Words. All day, We’re writing, thinking, reading, saying them. Wearing them, following them, believing them, doubting them, mixing them up and sometimes eating them. Every once in a while, it feels important to step back and consider them.
What’s the deal with writing anyway?
This fall, my class has been studying the entire premise of written language. We’ve explored how pictures became pictographs became characters and letters. We made our own cave art under a bridge in a park using air dry clay, water and Crisco. We played with cuneiform, making our own clay tablets (one kid says she’s burying hers in the yard for posterity). We looked at ideograms and emojis. We learned how to write Mayan numerals, which are both simpler than our system and kind of a brain teaser (they use base 20). We had amazing lessons about Tamil and Mandarin and Japanese writing systems from parents. (Did you know that the Mandarin word for “gecko” is made of characters that literally mean “wall tiger”?) A friend of a friend of my assistant teacher came in and, in an hour and a half of enthusiasm, showed my students how to write the entire Arabic alphabet as well as to introduce ourselves in Arabic. We played with comics as a way to combine words and pictures. We’re headed towards learning about the evolution of the Roman alphabet, touching in on things like how j and i used to be the same letter, and doing some handwriting work on the way. It’s been a nerdy, playful adventure.

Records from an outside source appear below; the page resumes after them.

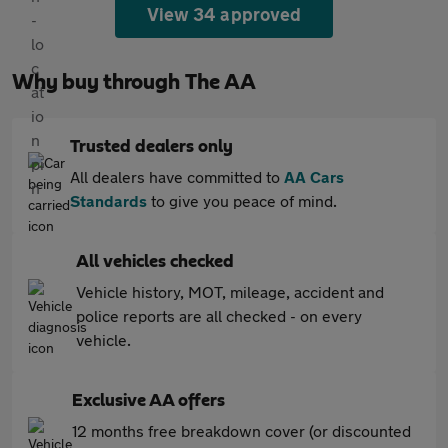
View 34 approved
Why buy through The AA
Trusted dealers only
All dealers have committed to
AA Cars
Standards
to give you peace of mind.
All vehicles checked
Vehicle history, MOT, mileage, accident and
police reports are all checked - on every
vehicle.
Exclusive AA offers
12 months free breakdown cover (or discounted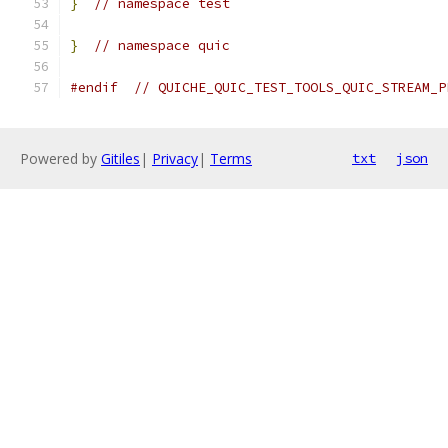
}
// namespace test
}
// namespace quic
#endif
// QUICHE_QUIC_TEST_TOOLS_QUIC_STREAM_P
Powered by
Gitiles
|
Privacy
|
Terms
txt
json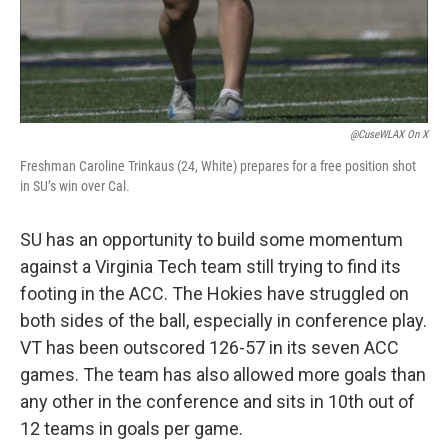
@CuseWLAX On X
Freshman Caroline Trinkaus (24, White) prepares for a free position shot
in SU’s win over Cal.
SU has an opportunity to build some momentum
against a Virginia Tech team still trying to find its
footing in the ACC. The Hokies have struggled on
both sides of the ball, especially in conference play.
VT has been outscored 126-57 in its seven ACC
games. The team has also allowed more goals than
any other in the conference and sits in 10th out of
12 teams in goals per game.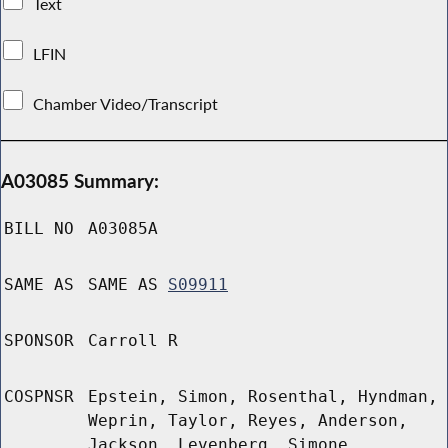
Text
LFIN
Chamber Video/Transcript
A03085 Summary:
BILL NO
A03085A
SAME AS
SAME AS
S09911
SPONSOR
Carroll R
COSPNSR
Epstein, Simon, Rosenthal, Hyndman,
Weprin, Taylor, Reyes, Anderson,
Jackson, Levenberg, Simone,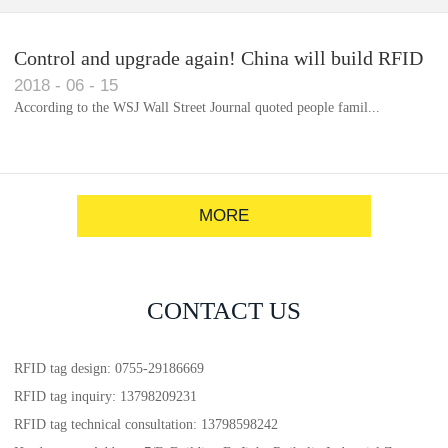
Control and upgrade again! China will build RFID
2018
-
06
-
15
for each car to identify the system(1)
According to the WSJ Wall Street Journal quoted people famil...
MORE
CONTACT US
RFID tag design: 0755-29186669
RFID tag inquiry: 13798209231
RFID tag technical consultation: 13798598242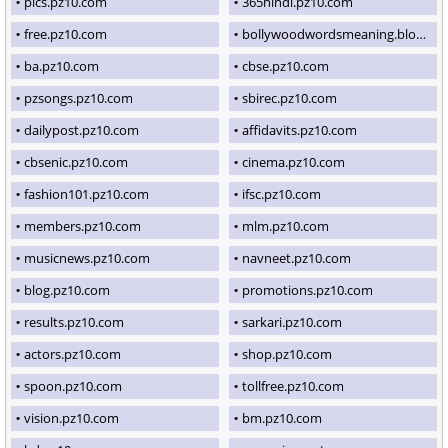
pics.pz10.com
365hindi.pz10.com
free.pz10.com
bollywoodwordsmeaning.blogspot.com
ba.pz10.com
cbse.pz10.com
pzsongs.pz10.com
sbirec.pz10.com
dailypost.pz10.com
affidavits.pz10.com
cbsenic.pz10.com
cinema.pz10.com
fashion101.pz10.com
ifsc.pz10.com
members.pz10.com
mlm.pz10.com
musicnews.pz10.com
navneet.pz10.com
blog.pz10.com
promotions.pz10.com
results.pz10.com
sarkari.pz10.com
actors.pz10.com
shop.pz10.com
spoon.pz10.com
tollfree.pz10.com
vision.pz10.com
bm.pz10.com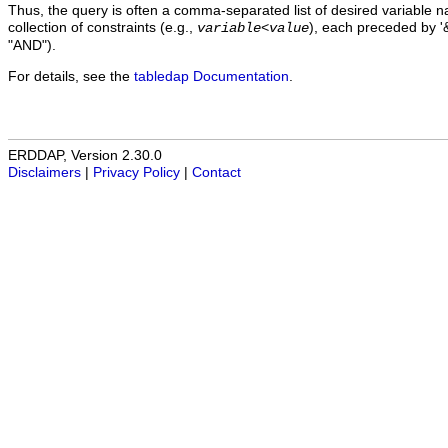
Thus, the query is often a comma-separated list of desired variable 
collection of constraints (e.g.,
), each preceded by '&
variable
<
value
"AND").
For details, see the
tabledap Documentation
.
ERDDAP, Version 2.30.0
Disclaimers
|
Privacy Policy
|
Contact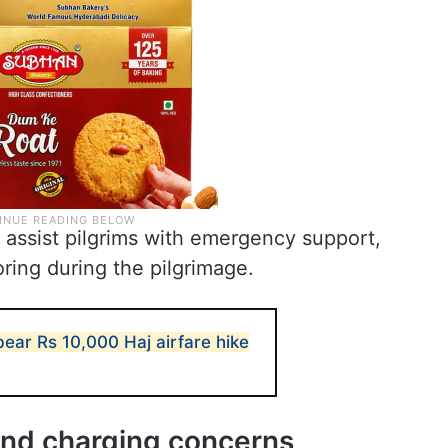
assist pilgrims with emergency support,
oring during the pilgrimage.
ear Rs 10,000 Haj airfare hike
 and charging concerns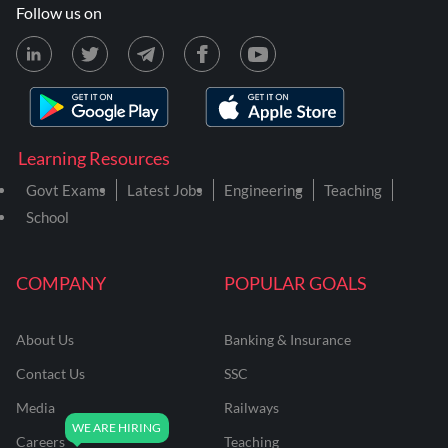
Follow us on
Learning Resources
Govt Exams
Latest Jobs
Engineering
Teaching
School
COMPANY
POPULAR GOALS
About Us
Banking & Insurance
Contact Us
SSC
Media
Railways
Careers
Teaching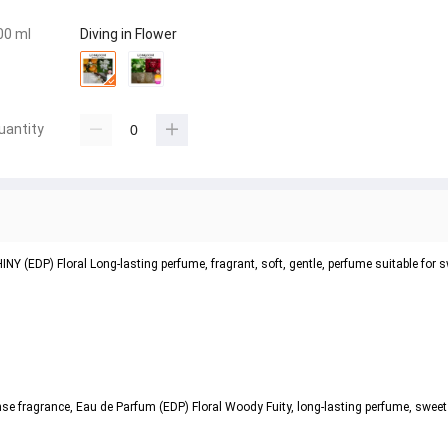
00 ml
Diving in Flower
uantity
(EDP) Floral Long-lasting perfume, fragrant, soft, gentle, perfume suitable for
ragrance, Eau de Parfum (EDP) Floral Woody Fuity, long-lasting perfume, sweet bu
.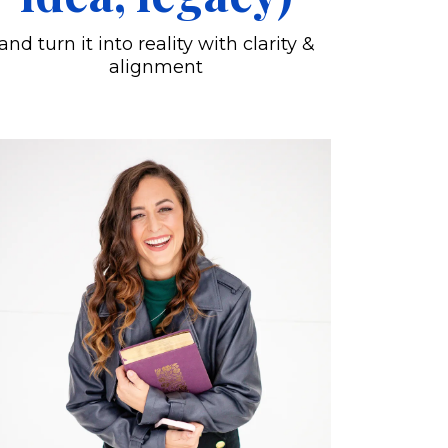
and turn it into reality with clarity &
alignment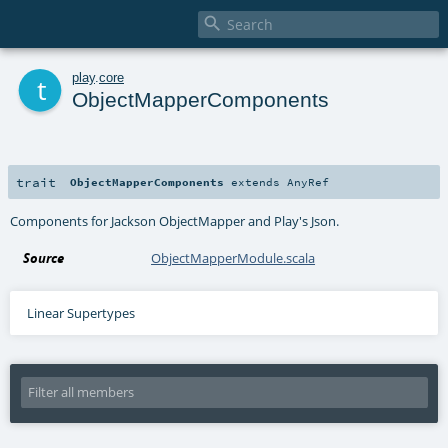

t
play
.
core
ObjectMapperComponents
trait
ObjectMapperComponents
extends
AnyRef
Components for Jackson ObjectMapper and Play's Json.
Source
ObjectMapperModule.scala
Linear Supertypes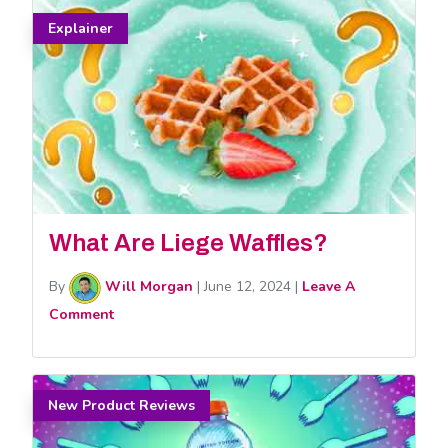
Explainer
What Are Liege Waffles?
By
Will Morgan
|
June 12, 2024
|
Leave A
Comment
New Product Reviews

But for most of human history, and even recently in many cultures, humans have not used writing. Even in cultures with writing, not everyone is literate. (There are several states in the US today where the functional illiteracy rate is nearly 30%.)
Writing has a complicated history, right back to the earliest poet whose name we still know, the Sumerian priestess Enheduana (whose poems we studied this fall), whose dad had perhaps the first empire we know about.
So as part of looking at writing, it feels important to look at not-writing.
Family Oral Histories: Grandpa’s grandpa
This week, we veered into looking at oral record keeping. Every year at Thanksgiving, I ask students to talk to their relatives and get a family story. This year, I asked them to ask someone (grandparents were extra cool) to tell a story about their own grandparents. Then I have the kids tell those stories in class. Most families keep their history orally, and I want students to get in the habit of inviting family stories. We’ve only heard some, but so far we learned about a grandpa who lit a trashcan full of tumbleweeds on fire, another grandpa aptly known as “Nubs” who cut off the tips of his fingers with a saw and burned off his eyebrows lighting wood finish on fire. We heard about a grandpa who had, then sold off, a ticket on the Titanic. We also heard about some grandmas and a lot of cats.
Community Oral Histories: Winter Count
Then, using this stellar curriculum unit from Smithsonian’s National Museum of the American Indian, we learned about Winter Counts. A winter count is a mnemonic device used by Sioux tribes and others to keep track of a community’s history. Each winter, a new symbol is added to the count, which might be drawn on a hide or cloth or paper. The symbol marks a big event of the year, and helps people keep stories in place. A person who doesn’t know the community’s stories could only make a guess at what each symbol means. Its full meaning relies on the memories of humans.
After learning about winter counts, we made our own personal ones. Some students did a symbol for every day that week, some for every month that year, some for every year of their lives. One student (and I mention this because I think it was one of the most successful of the winter counts we made) made a symbol for each significant event that had happened in the last year, some months having more than one.
The winter counts students made were beautiful, but they became even more rich when I asked them to tell me the stories of each symbol.
This is true even of written words, that there is much more referenced by them than they could hold in isolation from human minds. As Emily Dickinson wrote:
A word is dead
When it is said,
Some say.
I say it just
Begins to live
That day.
I love this Becca. Really beautiful ideas coming into action.